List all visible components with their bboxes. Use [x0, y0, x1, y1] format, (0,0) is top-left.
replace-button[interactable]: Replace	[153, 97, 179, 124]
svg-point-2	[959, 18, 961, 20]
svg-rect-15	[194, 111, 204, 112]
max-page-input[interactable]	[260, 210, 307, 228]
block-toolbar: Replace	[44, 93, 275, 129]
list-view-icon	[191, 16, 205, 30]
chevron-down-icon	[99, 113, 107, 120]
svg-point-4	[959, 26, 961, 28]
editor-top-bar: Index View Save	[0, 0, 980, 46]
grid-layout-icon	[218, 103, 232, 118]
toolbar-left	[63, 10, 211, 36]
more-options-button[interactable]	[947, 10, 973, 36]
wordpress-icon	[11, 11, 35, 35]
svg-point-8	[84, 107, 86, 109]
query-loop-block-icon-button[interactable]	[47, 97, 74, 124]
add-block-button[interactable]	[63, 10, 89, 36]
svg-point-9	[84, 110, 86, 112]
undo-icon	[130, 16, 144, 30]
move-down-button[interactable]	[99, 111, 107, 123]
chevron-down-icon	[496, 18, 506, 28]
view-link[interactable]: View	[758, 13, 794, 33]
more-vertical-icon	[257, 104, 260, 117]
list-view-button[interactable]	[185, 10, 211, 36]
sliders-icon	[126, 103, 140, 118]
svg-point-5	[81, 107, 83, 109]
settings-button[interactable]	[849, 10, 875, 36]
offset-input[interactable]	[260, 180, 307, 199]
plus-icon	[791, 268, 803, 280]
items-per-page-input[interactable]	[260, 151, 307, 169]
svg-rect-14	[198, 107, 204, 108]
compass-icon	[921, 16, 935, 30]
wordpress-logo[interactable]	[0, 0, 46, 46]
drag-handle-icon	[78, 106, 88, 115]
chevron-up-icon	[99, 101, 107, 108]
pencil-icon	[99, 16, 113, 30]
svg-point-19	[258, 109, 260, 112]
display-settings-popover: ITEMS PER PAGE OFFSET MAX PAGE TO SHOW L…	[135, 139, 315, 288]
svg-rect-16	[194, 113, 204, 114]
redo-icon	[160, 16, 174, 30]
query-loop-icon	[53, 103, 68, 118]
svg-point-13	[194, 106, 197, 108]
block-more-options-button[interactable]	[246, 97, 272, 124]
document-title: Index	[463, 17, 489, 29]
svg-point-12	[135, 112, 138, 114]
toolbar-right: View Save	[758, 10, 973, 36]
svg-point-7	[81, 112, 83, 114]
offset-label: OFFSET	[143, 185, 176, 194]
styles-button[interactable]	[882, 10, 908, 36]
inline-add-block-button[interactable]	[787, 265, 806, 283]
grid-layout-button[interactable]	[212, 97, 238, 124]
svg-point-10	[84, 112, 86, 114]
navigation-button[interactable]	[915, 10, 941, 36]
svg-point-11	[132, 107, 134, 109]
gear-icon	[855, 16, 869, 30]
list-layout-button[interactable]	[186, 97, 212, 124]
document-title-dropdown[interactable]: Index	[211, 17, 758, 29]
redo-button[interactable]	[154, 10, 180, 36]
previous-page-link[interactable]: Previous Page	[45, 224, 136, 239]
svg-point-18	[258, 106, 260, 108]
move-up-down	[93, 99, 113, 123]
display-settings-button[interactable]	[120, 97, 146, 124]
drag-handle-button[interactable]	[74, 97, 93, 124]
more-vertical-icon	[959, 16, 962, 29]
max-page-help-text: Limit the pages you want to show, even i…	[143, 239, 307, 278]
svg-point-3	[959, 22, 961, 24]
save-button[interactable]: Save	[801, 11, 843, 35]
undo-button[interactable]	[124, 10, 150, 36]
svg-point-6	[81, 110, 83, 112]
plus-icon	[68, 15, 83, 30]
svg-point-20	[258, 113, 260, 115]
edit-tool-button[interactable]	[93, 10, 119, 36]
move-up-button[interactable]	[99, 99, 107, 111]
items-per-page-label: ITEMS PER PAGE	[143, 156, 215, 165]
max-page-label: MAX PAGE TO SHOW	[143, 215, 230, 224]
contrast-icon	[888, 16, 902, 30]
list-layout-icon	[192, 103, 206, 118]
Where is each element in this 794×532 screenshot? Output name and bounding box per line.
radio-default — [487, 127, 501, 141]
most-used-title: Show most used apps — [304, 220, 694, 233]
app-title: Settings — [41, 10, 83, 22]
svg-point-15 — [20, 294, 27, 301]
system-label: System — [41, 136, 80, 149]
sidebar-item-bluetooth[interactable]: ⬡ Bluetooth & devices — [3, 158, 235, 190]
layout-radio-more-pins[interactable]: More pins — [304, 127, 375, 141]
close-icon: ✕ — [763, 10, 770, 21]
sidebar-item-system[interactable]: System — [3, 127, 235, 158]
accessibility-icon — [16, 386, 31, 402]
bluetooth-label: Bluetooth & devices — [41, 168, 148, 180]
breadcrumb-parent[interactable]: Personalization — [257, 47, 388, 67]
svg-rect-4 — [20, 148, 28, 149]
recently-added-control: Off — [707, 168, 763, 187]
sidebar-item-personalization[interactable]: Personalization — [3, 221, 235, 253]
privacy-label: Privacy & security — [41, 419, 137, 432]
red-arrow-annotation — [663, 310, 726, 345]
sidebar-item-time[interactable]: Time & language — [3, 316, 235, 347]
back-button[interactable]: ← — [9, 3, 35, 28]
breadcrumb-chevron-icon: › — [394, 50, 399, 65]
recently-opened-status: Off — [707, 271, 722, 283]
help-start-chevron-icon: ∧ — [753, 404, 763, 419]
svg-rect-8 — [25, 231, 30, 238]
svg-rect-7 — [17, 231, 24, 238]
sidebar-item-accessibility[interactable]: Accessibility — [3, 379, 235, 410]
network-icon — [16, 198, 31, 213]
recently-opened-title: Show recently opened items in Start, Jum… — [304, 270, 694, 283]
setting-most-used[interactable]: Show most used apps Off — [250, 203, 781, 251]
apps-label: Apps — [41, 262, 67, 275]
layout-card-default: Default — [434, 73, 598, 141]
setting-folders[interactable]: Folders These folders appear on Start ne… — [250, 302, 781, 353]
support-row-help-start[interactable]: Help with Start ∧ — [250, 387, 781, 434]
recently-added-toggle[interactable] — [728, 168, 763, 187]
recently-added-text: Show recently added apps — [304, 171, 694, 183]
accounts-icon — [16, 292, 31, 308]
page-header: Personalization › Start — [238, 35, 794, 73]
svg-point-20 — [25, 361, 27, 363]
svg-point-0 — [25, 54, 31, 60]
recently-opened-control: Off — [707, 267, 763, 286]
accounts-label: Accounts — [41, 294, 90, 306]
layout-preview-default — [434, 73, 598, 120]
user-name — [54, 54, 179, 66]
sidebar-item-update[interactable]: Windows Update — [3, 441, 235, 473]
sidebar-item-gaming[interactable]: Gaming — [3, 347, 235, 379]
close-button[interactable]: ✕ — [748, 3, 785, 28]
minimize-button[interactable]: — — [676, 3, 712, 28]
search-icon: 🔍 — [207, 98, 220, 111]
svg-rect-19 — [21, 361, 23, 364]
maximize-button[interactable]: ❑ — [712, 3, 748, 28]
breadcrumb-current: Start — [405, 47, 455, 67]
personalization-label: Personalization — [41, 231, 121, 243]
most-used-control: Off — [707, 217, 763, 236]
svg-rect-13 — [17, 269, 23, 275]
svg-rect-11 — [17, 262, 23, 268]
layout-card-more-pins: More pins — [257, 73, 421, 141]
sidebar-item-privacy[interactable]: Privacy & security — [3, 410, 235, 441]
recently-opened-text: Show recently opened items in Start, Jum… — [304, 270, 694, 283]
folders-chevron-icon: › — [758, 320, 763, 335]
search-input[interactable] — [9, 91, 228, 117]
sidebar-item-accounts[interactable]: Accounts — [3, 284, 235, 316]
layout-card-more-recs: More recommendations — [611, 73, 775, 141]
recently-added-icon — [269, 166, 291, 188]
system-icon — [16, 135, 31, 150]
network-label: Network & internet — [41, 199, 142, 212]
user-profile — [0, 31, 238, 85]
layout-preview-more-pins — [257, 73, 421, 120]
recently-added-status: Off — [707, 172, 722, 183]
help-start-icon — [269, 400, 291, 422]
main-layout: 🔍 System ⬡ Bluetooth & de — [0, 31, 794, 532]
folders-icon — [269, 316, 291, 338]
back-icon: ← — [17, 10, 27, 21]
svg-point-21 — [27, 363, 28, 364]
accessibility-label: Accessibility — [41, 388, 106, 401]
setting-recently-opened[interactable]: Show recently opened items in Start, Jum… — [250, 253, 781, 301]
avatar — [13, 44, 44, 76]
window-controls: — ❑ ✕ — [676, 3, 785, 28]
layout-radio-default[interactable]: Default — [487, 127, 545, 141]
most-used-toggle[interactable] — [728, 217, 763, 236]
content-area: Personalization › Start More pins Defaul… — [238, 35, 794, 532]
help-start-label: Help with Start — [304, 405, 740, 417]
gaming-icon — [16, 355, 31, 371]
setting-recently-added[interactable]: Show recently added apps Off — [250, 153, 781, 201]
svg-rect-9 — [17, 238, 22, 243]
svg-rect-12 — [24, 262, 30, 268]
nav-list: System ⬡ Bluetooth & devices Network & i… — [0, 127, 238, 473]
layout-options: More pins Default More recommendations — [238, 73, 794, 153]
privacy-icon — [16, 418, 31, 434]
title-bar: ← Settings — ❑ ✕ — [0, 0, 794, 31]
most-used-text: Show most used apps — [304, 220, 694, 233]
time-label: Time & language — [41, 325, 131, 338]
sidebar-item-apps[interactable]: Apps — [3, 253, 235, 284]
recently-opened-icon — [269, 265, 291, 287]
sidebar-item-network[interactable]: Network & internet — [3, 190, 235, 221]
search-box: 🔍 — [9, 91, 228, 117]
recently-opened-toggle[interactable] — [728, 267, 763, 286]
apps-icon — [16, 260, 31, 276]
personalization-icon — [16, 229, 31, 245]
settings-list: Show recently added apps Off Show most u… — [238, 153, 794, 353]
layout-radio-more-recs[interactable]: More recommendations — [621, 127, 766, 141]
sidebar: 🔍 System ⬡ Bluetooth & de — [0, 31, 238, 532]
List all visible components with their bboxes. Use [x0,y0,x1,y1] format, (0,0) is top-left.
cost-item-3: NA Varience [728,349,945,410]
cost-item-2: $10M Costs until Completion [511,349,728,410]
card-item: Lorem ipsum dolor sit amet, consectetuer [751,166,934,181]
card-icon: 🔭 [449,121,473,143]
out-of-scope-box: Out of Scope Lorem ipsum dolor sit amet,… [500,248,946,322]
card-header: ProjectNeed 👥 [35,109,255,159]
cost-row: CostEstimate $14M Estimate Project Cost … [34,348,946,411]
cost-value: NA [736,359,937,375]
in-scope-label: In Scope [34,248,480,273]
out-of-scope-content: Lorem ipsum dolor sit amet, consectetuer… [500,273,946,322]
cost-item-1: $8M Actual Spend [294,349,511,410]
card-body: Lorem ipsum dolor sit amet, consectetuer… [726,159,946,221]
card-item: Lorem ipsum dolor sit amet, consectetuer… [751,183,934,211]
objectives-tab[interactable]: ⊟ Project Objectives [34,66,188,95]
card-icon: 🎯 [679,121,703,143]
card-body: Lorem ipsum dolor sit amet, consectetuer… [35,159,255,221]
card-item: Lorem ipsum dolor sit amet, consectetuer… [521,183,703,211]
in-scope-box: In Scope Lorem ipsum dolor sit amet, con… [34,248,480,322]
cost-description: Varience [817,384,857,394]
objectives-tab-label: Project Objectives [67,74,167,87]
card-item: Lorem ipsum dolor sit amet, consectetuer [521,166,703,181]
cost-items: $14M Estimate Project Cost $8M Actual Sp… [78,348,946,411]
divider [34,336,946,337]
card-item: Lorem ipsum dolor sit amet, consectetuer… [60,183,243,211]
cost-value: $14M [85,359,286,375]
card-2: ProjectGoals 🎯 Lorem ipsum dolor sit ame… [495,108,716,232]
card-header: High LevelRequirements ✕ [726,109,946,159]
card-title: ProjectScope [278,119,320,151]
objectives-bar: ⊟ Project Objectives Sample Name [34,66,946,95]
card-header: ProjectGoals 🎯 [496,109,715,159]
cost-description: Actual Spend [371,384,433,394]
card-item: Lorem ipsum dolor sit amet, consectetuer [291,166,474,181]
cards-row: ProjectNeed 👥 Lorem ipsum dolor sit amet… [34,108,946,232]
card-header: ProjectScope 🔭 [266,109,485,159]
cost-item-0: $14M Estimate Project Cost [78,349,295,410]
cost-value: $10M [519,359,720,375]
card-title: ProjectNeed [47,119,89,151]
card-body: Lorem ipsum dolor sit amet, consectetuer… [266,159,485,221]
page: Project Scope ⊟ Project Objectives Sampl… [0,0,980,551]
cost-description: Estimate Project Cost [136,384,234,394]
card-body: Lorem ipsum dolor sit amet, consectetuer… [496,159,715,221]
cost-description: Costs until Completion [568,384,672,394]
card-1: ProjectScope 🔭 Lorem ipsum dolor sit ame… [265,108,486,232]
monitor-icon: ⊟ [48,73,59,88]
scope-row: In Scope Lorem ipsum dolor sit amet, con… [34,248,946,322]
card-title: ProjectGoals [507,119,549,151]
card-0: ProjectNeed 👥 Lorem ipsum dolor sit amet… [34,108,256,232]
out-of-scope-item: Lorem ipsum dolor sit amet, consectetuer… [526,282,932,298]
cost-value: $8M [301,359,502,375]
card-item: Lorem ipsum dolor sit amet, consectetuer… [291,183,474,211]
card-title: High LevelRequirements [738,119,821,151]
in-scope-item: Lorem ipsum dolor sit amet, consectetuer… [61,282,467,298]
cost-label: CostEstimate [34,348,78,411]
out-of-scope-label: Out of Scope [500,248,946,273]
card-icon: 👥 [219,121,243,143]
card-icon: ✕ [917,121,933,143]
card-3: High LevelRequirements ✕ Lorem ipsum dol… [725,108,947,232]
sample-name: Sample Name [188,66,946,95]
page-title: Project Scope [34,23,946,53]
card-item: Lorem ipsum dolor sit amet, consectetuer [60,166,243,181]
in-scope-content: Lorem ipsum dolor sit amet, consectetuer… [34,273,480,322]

What you will do:
The answer must consist of every line from the data that contains the word "Completion".

Response:
cost-item-2: $10M Costs until Completion [511,349,728,410]
cost-description: Costs until Completion [568,384,672,394]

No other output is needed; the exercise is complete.